Gestern hatte sie hier ihren letzten Auftritt. „Mir hat es Spaß gemacht“, sagte Langehanenberg und lächelte. Wie sie mit den Punkten zufrieden war? Die Frage wollte sie nicht beantworten. 84,303 Prozent holte sie mit Damon Hill – 0,036 weniger als Bronzemedaillengewinnerin Laura Bechtolsheimer aus Großbritannien. Silber gewann die Niederländerin Adeline Cornelissen mit Parzival (88,196), Gold ging an die Britin Charlotte Dujardin und Valegro (90,089).

Dorothee Schneider (81,661) wurde Siebte, mit Diva Royal, Kristina Sprehe (81,375) aus Dinklage landete mit Desperados auf Rang acht. Alle drei mussten direkt hintereinander in den Parcous. Sprehes Heimtsrainer Jürgen Koschel (Hagen) kümmerte sich daher intensiv mit um die Vorbereitung. Danach sagte er: „Das war eine tolle Vorstellung, es war die beste Kür, die sie bisher geritten ist. Die Wertung hatten wir uns aber höher erwartet.“ Sprehe ist die Jüngste im Team. Für sie war es erst die vierte Kür überhaupt.

Die Kür ist die freieste Form des Ausdrucks, und sie ist „Geschmackssache“, wie Jonny Hilberath betonte. Der Bundestrainer, der nach London sein Amt abgibt, war daher wenig begeistert, dass nicht wie früher noch ein klassisches Element zur Einzelwertung zählte.

Aber die Klagen waren nur leise, sein Fazit fiel positiv aus. „Ich wäre ein Idiot, wenn ich sagen würde, ich will keine Einzel-Medaille. Aber wir sind hier gegen die Besten der Welt geritten“. Vor allem die Briten waren mit starken Pferden ausgestattet – wo die Tiere nach den Spielen hinkommen, ist noch ungewiss.

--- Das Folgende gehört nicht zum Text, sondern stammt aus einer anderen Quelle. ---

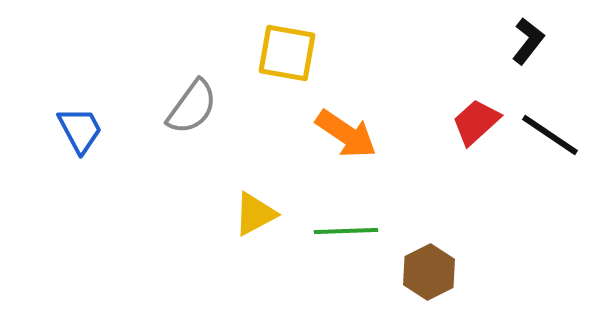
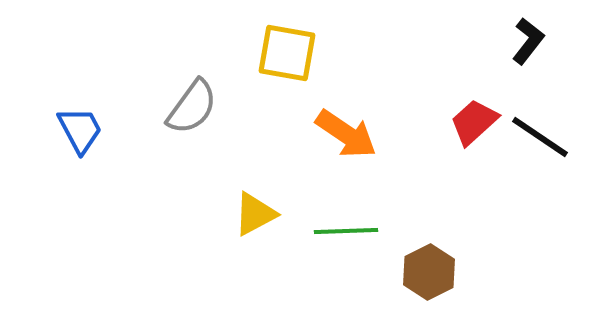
red trapezoid: moved 2 px left
black line: moved 10 px left, 2 px down
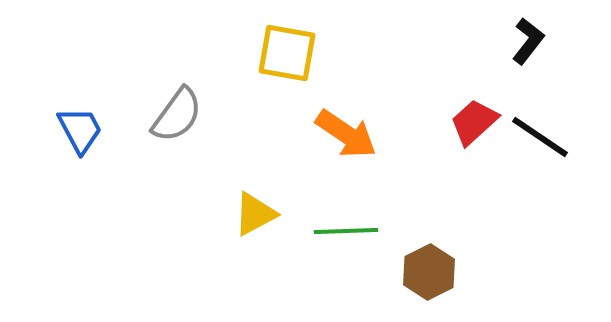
gray semicircle: moved 15 px left, 8 px down
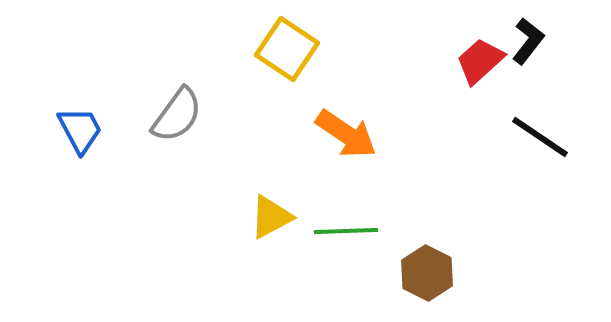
yellow square: moved 4 px up; rotated 24 degrees clockwise
red trapezoid: moved 6 px right, 61 px up
yellow triangle: moved 16 px right, 3 px down
brown hexagon: moved 2 px left, 1 px down; rotated 6 degrees counterclockwise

Unter dem Strich gab es in London zwar viel Spaß, aber seit 1964 sprang erstmals kein deutsches Dressur-Gold dabei heraus, seit 1952 gab es zum ersten Mal keine Einzelmedaille. Der Reitverband schrammte gar noch um eine Medaille an der Zielvorgabe des DOSB vorbei. Die Dressur befindet sich deswegen zwar nicht in der Krise, aber doch in einem gewaltigen Umbruch.